- [EXERCISE DIRECTIONS]:
Each line with the string "lamp" is to be copied from the records below.

Stored entries

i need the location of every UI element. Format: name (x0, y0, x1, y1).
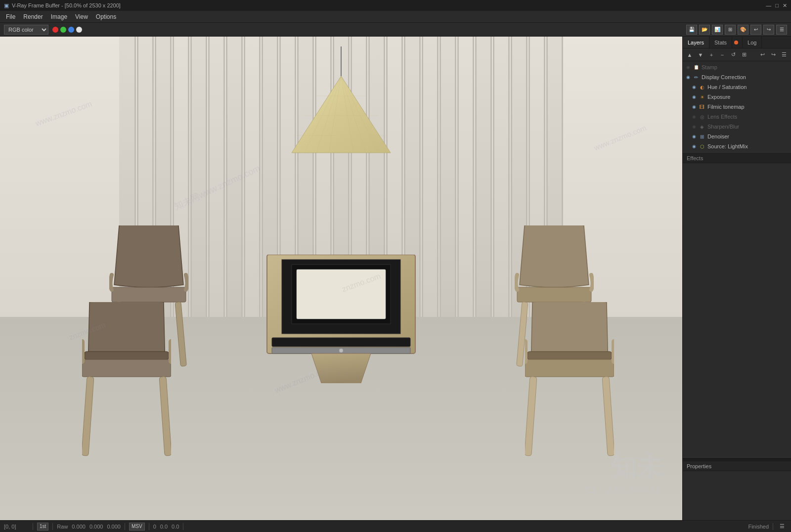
chair-front-right (525, 302, 614, 472)
tab-log[interactable]: Log (743, 37, 762, 48)
layer-dn-icon: ⊞ (699, 133, 705, 140)
save-as-icon[interactable]: 📂 (699, 25, 710, 35)
svg-rect-22 (82, 377, 94, 456)
right-panel: Layers Stats Log ▲ ▼ + − ↺ ⊞ ↩ ↪ ☰ (682, 37, 791, 520)
svg-rect-28 (525, 359, 614, 377)
layer-stamp-eye[interactable]: ◉ (685, 64, 692, 71)
msv-dropdown[interactable]: MSV (129, 523, 145, 531)
layer-hs-name: Hue / Saturation (707, 84, 747, 90)
menu-file[interactable]: File (2, 12, 19, 21)
val-g: 0.000 (89, 524, 103, 530)
layer-move-up-icon[interactable]: ▲ (685, 50, 695, 60)
effects-label: Effects (687, 155, 703, 161)
tab-layers[interactable]: Layers (683, 37, 709, 48)
panel-toolbar: ▲ ▼ + − ↺ ⊞ ↩ ↪ ☰ (683, 48, 791, 61)
viewport: www.znzmo.com 知未网www.znzmo.com znzmo.com… (0, 37, 682, 520)
red-channel-dot[interactable] (52, 27, 58, 33)
statusbar-menu-icon[interactable]: ☰ (777, 522, 787, 532)
layer-hs-eye[interactable]: ◉ (691, 84, 698, 90)
close-button[interactable]: ✕ (783, 2, 787, 9)
svg-rect-13 (297, 269, 386, 319)
status-dot (734, 41, 738, 44)
layer-move-down-icon[interactable]: ▼ (696, 50, 705, 60)
lamp (287, 46, 396, 155)
val-b: 0.000 (107, 524, 121, 530)
svg-rect-30 (602, 377, 614, 456)
layer-dn-eye[interactable]: ◉ (691, 133, 698, 140)
layer-stamp-icon: 📋 (693, 64, 700, 71)
tab-stats[interactable]: Stats (709, 37, 732, 48)
svg-rect-29 (525, 377, 537, 456)
panel-list-icon[interactable]: ☰ (779, 50, 789, 60)
brand-chinese: 知未 (584, 450, 661, 485)
layer-exposure[interactable]: ◉ ☀ Exposure (683, 92, 791, 102)
redo-icon[interactable]: ↪ (763, 25, 774, 35)
layer-lm-eye[interactable]: ◉ (691, 143, 698, 150)
extra-val-2: 0.0 (160, 524, 168, 530)
properties-header: Properties (683, 461, 791, 471)
layer-le-name: Lens Effects (707, 114, 737, 120)
statusbar: [0, 0] 1st Raw 0.000 0.000 0.000 MSV 0 0… (0, 520, 791, 532)
layer-reset-icon[interactable]: ↺ (728, 50, 738, 60)
layer-lm-icon: ⬡ (699, 143, 705, 150)
green-channel-dot[interactable] (60, 27, 66, 33)
layer-fm-icon: 🎞 (699, 103, 705, 110)
layer-denoiser[interactable]: ◉ ⊞ Denoiser (683, 132, 791, 141)
layer-sb-name: Sharpen/Blur (707, 124, 739, 130)
extra-val-3: 0.0 (172, 524, 179, 530)
layer-lens[interactable]: ◉ ◎ Lens Effects (683, 112, 791, 122)
correct-icon[interactable]: 🎨 (738, 25, 748, 35)
layer-exp-eye[interactable]: ◉ (691, 93, 698, 100)
render-output: www.znzmo.com 知未网www.znzmo.com znzmo.com… (0, 37, 682, 520)
svg-marker-0 (292, 76, 391, 153)
render-status: Finished (748, 524, 769, 530)
alpha-channel-dot[interactable] (76, 27, 82, 33)
svg-point-16 (339, 349, 343, 353)
layer-lm-name: Source: LightMix (707, 143, 748, 149)
svg-rect-19 (175, 302, 186, 366)
menu-options[interactable]: Options (92, 12, 120, 21)
channel-selector[interactable]: RGB color Alpha Luminance (4, 25, 48, 35)
svg-rect-17 (112, 287, 186, 302)
layer-delete-icon[interactable]: − (717, 50, 727, 60)
layer-fm-eye[interactable]: ◉ (691, 103, 698, 110)
blue-channel-dot[interactable] (68, 27, 74, 33)
panel-tabs: Layers Stats Log (683, 37, 791, 48)
layer-exp-icon: ☀ (699, 93, 705, 100)
layer-lightmix[interactable]: ◉ ⬡ Source: LightMix (683, 141, 791, 151)
layer-add-icon[interactable]: + (706, 50, 716, 60)
layer-display-correction[interactable]: ◉ ✏ Display Correction (683, 72, 791, 82)
layer-sb-eye[interactable]: ◉ (691, 123, 698, 130)
svg-rect-14 (272, 338, 410, 347)
panel-undo-icon[interactable]: ↩ (757, 50, 767, 60)
status-divider-3 (125, 523, 125, 530)
settings-icon[interactable]: ☰ (776, 25, 787, 35)
channels-icon[interactable]: 📊 (712, 25, 723, 35)
undo-icon[interactable]: ↩ (750, 25, 761, 35)
layer-le-eye[interactable]: ◉ (691, 113, 698, 120)
layer-filmic[interactable]: ◉ 🎞 Filmic tonemap (683, 102, 791, 112)
layer-sharpen[interactable]: ◉ ◈ Sharpen/Blur (683, 122, 791, 132)
layers-list: ◉ 📋 Stamp ◉ ✏ Display Correction ◉ ◐ Hue… (683, 61, 791, 458)
maximize-button[interactable]: □ (775, 2, 779, 9)
minimize-button[interactable]: — (766, 2, 771, 9)
panel-redo-icon[interactable]: ↪ (768, 50, 778, 60)
compare-icon[interactable]: ⊞ (725, 25, 736, 35)
layer-dc-eye[interactable]: ◉ (685, 74, 692, 81)
menu-render[interactable]: Render (19, 12, 46, 21)
save-icon[interactable]: 💾 (686, 25, 697, 35)
svg-rect-21 (82, 359, 171, 377)
layer-le-icon: ◎ (699, 113, 705, 120)
layer-hue-sat[interactable]: ◉ ◐ Hue / Saturation (683, 82, 791, 92)
lamp-shade-svg (287, 76, 396, 155)
channel-1st-btn[interactable]: 1st (37, 523, 48, 531)
menu-view[interactable]: View (71, 12, 92, 21)
layer-stamp[interactable]: ◉ 📋 Stamp (683, 62, 791, 72)
svg-rect-23 (159, 377, 171, 456)
status-divider-6 (773, 523, 773, 530)
svg-rect-24 (517, 287, 591, 302)
menu-image[interactable]: Image (47, 12, 71, 21)
brand-id: ID: 1153604436 (584, 485, 661, 496)
layer-import-icon[interactable]: ⊞ (739, 50, 749, 60)
val-r: 0.000 (72, 524, 86, 530)
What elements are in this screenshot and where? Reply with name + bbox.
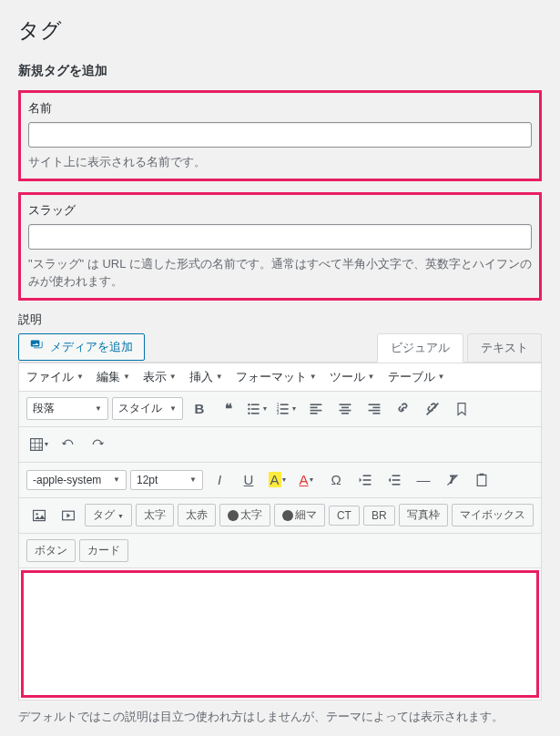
br-button[interactable]: BR <box>363 506 395 526</box>
svg-rect-23 <box>372 413 380 414</box>
redo-button[interactable] <box>85 433 110 456</box>
slug-desc: "スラッグ" は URL に適した形式の名前です。通常はすべて半角小文字で、英数… <box>28 255 532 291</box>
media-icon <box>30 338 45 356</box>
ct-button[interactable]: CT <box>329 506 360 526</box>
toolbar-row-5: ボタン カード <box>19 534 541 568</box>
svg-point-0 <box>249 404 250 405</box>
svg-text:3: 3 <box>277 411 280 415</box>
bgcolor-button[interactable]: A▼ <box>265 468 290 492</box>
svg-rect-30 <box>363 475 372 476</box>
svg-rect-18 <box>340 409 351 411</box>
slug-field-group: スラッグ "スラッグ" は URL に適した形式の名前です。通常はすべて半角小文… <box>18 192 542 301</box>
outdent-button[interactable] <box>352 468 378 492</box>
svg-point-40 <box>36 513 37 515</box>
svg-rect-17 <box>341 406 349 408</box>
bullet-list-button[interactable]: ▼ <box>245 397 270 421</box>
svg-point-4 <box>249 412 250 414</box>
toolbar-row-3: -apple-system 12pt I U A▼ A▼ Ω — <box>19 463 541 498</box>
align-right-button[interactable] <box>361 397 387 421</box>
svg-rect-33 <box>392 475 401 476</box>
svg-rect-37 <box>477 475 486 486</box>
toolbar-row-1: 段落 スタイル B ❝ ▼ 123 ▼ <box>19 392 541 427</box>
menu-table[interactable]: テーブル <box>388 369 445 385</box>
svg-rect-13 <box>311 406 318 408</box>
svg-rect-34 <box>392 479 401 481</box>
svg-rect-15 <box>311 413 318 414</box>
svg-rect-25 <box>30 438 42 450</box>
red-bold-button[interactable]: 太赤 <box>178 504 216 526</box>
tab-text[interactable]: テキスト <box>467 333 542 362</box>
svg-rect-3 <box>251 408 260 410</box>
toolbar-row-4: タグ 太字 太赤 太字 細マ CT BR 写真枠 マイボックス <box>19 498 541 534</box>
unlink-button[interactable] <box>420 397 445 421</box>
image-button[interactable] <box>26 504 52 527</box>
format-select[interactable]: 段落 <box>26 397 108 420</box>
paste-button[interactable] <box>469 468 494 492</box>
svg-rect-31 <box>363 479 372 481</box>
button-button[interactable]: ボタン <box>26 539 76 562</box>
add-media-button[interactable]: メディアを追加 <box>18 333 145 361</box>
link-button[interactable] <box>391 397 416 421</box>
svg-rect-22 <box>369 409 381 411</box>
name-desc: サイト上に表示される名前です。 <box>28 153 532 171</box>
editor-container: ファイル 編集 表示 挿入 フォーマット ツール テーブル 段落 スタイル B … <box>18 363 542 700</box>
menu-file[interactable]: ファイル <box>26 369 84 385</box>
svg-rect-12 <box>311 404 322 405</box>
font-size-select[interactable]: 12pt <box>130 470 203 490</box>
video-button[interactable] <box>56 504 81 527</box>
underline-button[interactable]: U <box>236 468 261 492</box>
quote-button[interactable]: ❝ <box>216 397 241 421</box>
numbered-list-button[interactable]: 123 ▼ <box>274 397 300 421</box>
align-left-button[interactable] <box>303 397 329 421</box>
svg-point-2 <box>249 407 250 409</box>
bookmark-button[interactable] <box>449 397 474 421</box>
svg-rect-9 <box>280 408 289 410</box>
indent-button[interactable] <box>382 468 407 492</box>
menu-edit[interactable]: 編集 <box>97 369 130 385</box>
marker-bold-button[interactable]: 太字 <box>219 504 270 526</box>
undo-button[interactable] <box>56 433 81 456</box>
name-field-group: 名前 サイト上に表示される名前です。 <box>18 90 542 181</box>
slug-input[interactable] <box>28 224 532 250</box>
bold-button[interactable]: B <box>187 397 212 421</box>
name-input[interactable] <box>28 122 532 148</box>
form-title: 新規タグを追加 <box>18 63 542 79</box>
editor-menubar: ファイル 編集 表示 挿入 フォーマット ツール テーブル <box>19 363 541 392</box>
svg-rect-5 <box>251 413 260 414</box>
description-field-group: 説明 メディアを追加 ビジュアル テキスト ファイル 編集 表示 挿入 フォーマ… <box>18 312 542 726</box>
bold-jp-button[interactable]: 太字 <box>136 504 174 526</box>
svg-rect-11 <box>280 413 289 414</box>
align-center-button[interactable] <box>332 397 358 421</box>
toolbar-row-2: ▼ <box>19 427 541 463</box>
menu-tools[interactable]: ツール <box>330 369 375 385</box>
slug-label: スラッグ <box>28 202 532 219</box>
svg-rect-7 <box>280 404 289 405</box>
tag-dropdown[interactable]: タグ <box>85 504 132 526</box>
svg-rect-16 <box>340 404 351 405</box>
hr-button[interactable]: — <box>411 468 436 492</box>
italic-button[interactable]: I <box>207 468 232 492</box>
svg-rect-14 <box>311 409 322 411</box>
svg-rect-1 <box>251 404 260 405</box>
textcolor-button[interactable]: A▼ <box>294 468 320 492</box>
page-title: タグ <box>18 16 542 45</box>
svg-rect-19 <box>341 413 349 414</box>
menu-view[interactable]: 表示 <box>143 369 177 385</box>
card-button[interactable]: カード <box>79 539 128 562</box>
menu-insert[interactable]: 挿入 <box>189 369 223 385</box>
special-char-button[interactable]: Ω <box>323 468 349 492</box>
clear-format-button[interactable] <box>440 468 465 492</box>
table-button[interactable]: ▼ <box>26 433 52 456</box>
photo-frame-button[interactable]: 写真枠 <box>399 504 448 526</box>
name-label: 名前 <box>28 100 532 117</box>
font-family-select[interactable]: -apple-system <box>26 470 127 490</box>
marker-thin-button[interactable]: 細マ <box>274 504 325 526</box>
menu-format[interactable]: フォーマット <box>236 369 317 385</box>
svg-rect-32 <box>363 484 372 486</box>
mybox-button[interactable]: マイボックス <box>452 504 534 526</box>
svg-rect-35 <box>392 484 401 486</box>
svg-rect-21 <box>372 406 380 408</box>
description-textarea[interactable] <box>21 570 539 698</box>
style-select[interactable]: スタイル <box>112 397 183 420</box>
tab-visual[interactable]: ビジュアル <box>377 333 463 363</box>
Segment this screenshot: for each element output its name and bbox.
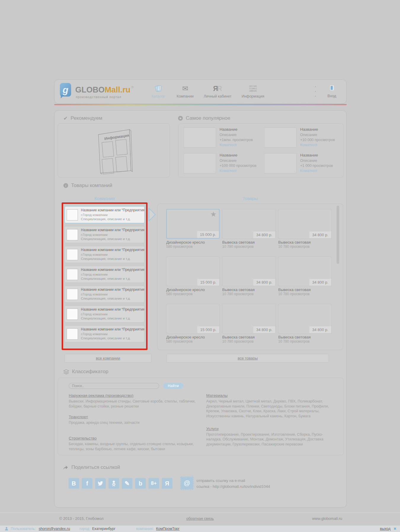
- nav-item-catalog[interactable]: Каталог: [150, 84, 167, 98]
- logout-close-icon[interactable]: ✖: [393, 527, 396, 531]
- classifier-left-column: Наружная реклама (производство)Вывески, …: [69, 393, 202, 451]
- product-price: 34 800 р.: [253, 326, 275, 333]
- category-title-link[interactable]: Строительство: [69, 436, 97, 440]
- all-products-button[interactable]: все товары: [167, 354, 329, 362]
- login-label: Вход: [321, 94, 342, 98]
- classifier-title: Классификатор: [72, 369, 108, 375]
- search-button[interactable]: Найти: [163, 383, 183, 389]
- googleplus-icon[interactable]: 8+: [148, 478, 159, 489]
- product-price: 34 800 р.: [309, 279, 331, 286]
- product-card[interactable]: 34 800 р.Вывеска световая10 780 просмотр…: [278, 209, 332, 248]
- info-stand-drawing: Информация: [89, 126, 139, 175]
- product-card[interactable]: 34 800 р.Вывеска световая10 780 просмотр…: [222, 209, 276, 248]
- category-title-link[interactable]: Наружная реклама (производство): [69, 393, 133, 398]
- product-name: Вывеска световая: [278, 240, 332, 245]
- popular-item-image: [183, 153, 216, 173]
- nav-item-companies[interactable]: ✉Компании: [177, 84, 193, 98]
- popular-item[interactable]: НазваниеОписание+1млн. просмотровКомапни…: [183, 127, 264, 153]
- logo[interactable]: g GLOBOMall.ru® производственный портал: [60, 83, 134, 99]
- company-card[interactable]: Название компании или “Предприятия”г.Гор…: [65, 246, 145, 263]
- email-stamp-icon[interactable]: @: [180, 476, 194, 490]
- product-card[interactable]: 34 800 р.Вывеска световая10 780 просмотр…: [222, 256, 276, 295]
- company-card[interactable]: Название компании или “Предприятия”г.Гор…: [65, 325, 145, 342]
- search-input[interactable]: [69, 383, 159, 389]
- popular-item[interactable]: НазваниеОписание+1 000 просмотровКомапни…: [264, 153, 345, 179]
- category-title-link[interactable]: Материалы: [206, 393, 228, 398]
- product-name: Вывеска световая: [278, 335, 332, 339]
- company-card[interactable]: Название компании или “Предприятия”г.Гор…: [65, 266, 145, 283]
- popular-grid: НазваниеОписание+1млн. просмотровКомапни…: [183, 127, 343, 179]
- popular-item-description: Описание: [300, 132, 335, 138]
- company-logo-placeholder: [67, 249, 78, 260]
- product-views: 10 780 просмотров: [278, 339, 332, 344]
- recommended-title: Рекомендуем: [71, 115, 102, 121]
- company-card[interactable]: Название компании или “Предприятия”г.Гор…: [65, 286, 145, 303]
- nav-item-cabinet[interactable]: ЯRЛичный кабинет: [204, 84, 231, 98]
- product-image-placeholder: 15 000 р.: [166, 256, 220, 286]
- brand-text: GLOBOMall.ru® производственный портал: [75, 83, 134, 99]
- popular-item-image: [183, 127, 216, 148]
- all-companies-button[interactable]: все компании: [65, 354, 151, 362]
- user-email-link[interactable]: shoron@yandex.ru: [39, 527, 70, 531]
- popular-item[interactable]: НазваниеОписание+100 000 просмотровКомап…: [183, 153, 264, 179]
- login-button[interactable]: Вход: [321, 85, 342, 98]
- product-card[interactable]: 15 000 р.Дизайнерское кресло580 просмотр…: [166, 256, 220, 295]
- product-price: 15 000 р.: [197, 279, 219, 286]
- user-person-icon: [5, 527, 8, 531]
- category-title-link[interactable]: Услуги: [206, 426, 219, 431]
- company-products-heading: i Товары компаний: [63, 183, 112, 188]
- product-image-placeholder: 34 800 р.: [278, 209, 332, 239]
- company-city: г.Город комапнии: [81, 332, 144, 336]
- category-description: Акрил, Черный метал, Цветной метал, Дере…: [206, 399, 335, 419]
- email-share-text: отправить ссылку на e-mail ссылка - http…: [196, 478, 270, 490]
- company-name: Название компании или “Предприятия”: [81, 327, 144, 332]
- city-value: Екатеринбург: [92, 527, 116, 531]
- company-card[interactable]: Название компании или “Предприятия”г.Гор…: [65, 226, 145, 243]
- popular-item-company-link[interactable]: Комапния: [220, 143, 253, 148]
- company-card[interactable]: Название компании или “Предприятия”г.Гор…: [65, 306, 145, 322]
- popular-item-description: Описание: [220, 132, 253, 138]
- product-card[interactable]: 34 800 р.Вывеска световая10 780 просмотр…: [278, 256, 332, 295]
- nav-item-information[interactable]: 101110111100111000101Информация: [241, 84, 264, 98]
- recommended-panel[interactable]: Информация: [58, 123, 170, 178]
- product-card[interactable]: ★15 000 р.Дизайнерское кресло580 просмот…: [166, 209, 220, 248]
- company-name: Название компании или “Предприятия”: [81, 248, 144, 253]
- company-products-title: Товары компаний: [71, 183, 112, 188]
- company-link[interactable]: КомПромТорг: [156, 527, 180, 531]
- category-block: МатериалыАкрил, Черный метал, Цветной ме…: [206, 393, 335, 419]
- popular-item-image: [264, 153, 297, 173]
- product-price: 15 000 р.: [197, 326, 219, 333]
- product-name: Вывеска световая: [222, 240, 276, 245]
- category-title-link[interactable]: Транспорт: [69, 415, 88, 419]
- popular-item-company-link[interactable]: Комапния: [220, 168, 256, 173]
- logout-link[interactable]: выход: [380, 527, 391, 531]
- product-name: Дизайнерское кресло: [166, 335, 220, 339]
- footer-divider: [0, 512, 400, 513]
- product-image-placeholder: 34 800 р.: [222, 209, 276, 239]
- share-arrow-icon: [63, 465, 68, 470]
- product-card[interactable]: 34 800 р.Вывеска световая10 780 просмотр…: [278, 304, 332, 343]
- popular-item-company-link[interactable]: Комапния: [300, 168, 333, 173]
- facebook-icon[interactable]: f: [82, 478, 92, 489]
- popular-item-text: НазваниеОписание+10 000 просмотровКомапн…: [300, 127, 335, 153]
- company-card[interactable]: Название компании или “Предприятия”г.Гор…: [65, 206, 145, 223]
- nav-label: Информация: [241, 94, 264, 98]
- company-logo-placeholder: [67, 209, 78, 221]
- popular-item-company-link[interactable]: Комапния: [300, 143, 335, 148]
- product-card[interactable]: 15 000 р.Дизайнерское кресло580 просмотр…: [166, 304, 220, 343]
- vk-icon[interactable]: В: [68, 478, 79, 489]
- twitter-icon[interactable]: [95, 478, 106, 489]
- product-card[interactable]: 34 800 р.Вывеска световая10 780 просмотр…: [222, 304, 276, 343]
- social-icons-row: Вf✎b8+Я: [68, 478, 172, 489]
- odnoklassniki-icon[interactable]: [108, 478, 119, 489]
- brand-tagline: производственный портал: [76, 95, 134, 99]
- page: g GLOBOMall.ru® производственный портал …: [0, 0, 400, 532]
- company-city: г.Город комапнии: [81, 312, 144, 317]
- blogger-icon[interactable]: b: [135, 478, 146, 489]
- products-scrollbar[interactable]: [337, 206, 339, 264]
- popular-item-description: Описание: [220, 158, 256, 163]
- popular-item-text: НазваниеОписание+100 000 просмотровКомап…: [220, 153, 256, 179]
- yandex-icon[interactable]: Я: [162, 478, 172, 489]
- popular-item[interactable]: НазваниеОписание+10 000 просмотровКомапн…: [264, 127, 345, 153]
- livejournal-icon[interactable]: ✎: [122, 478, 132, 489]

- [WRITTEN RESPONSE]:
lamp (287, 46, 396, 155)
lamp-shade-svg (287, 76, 396, 155)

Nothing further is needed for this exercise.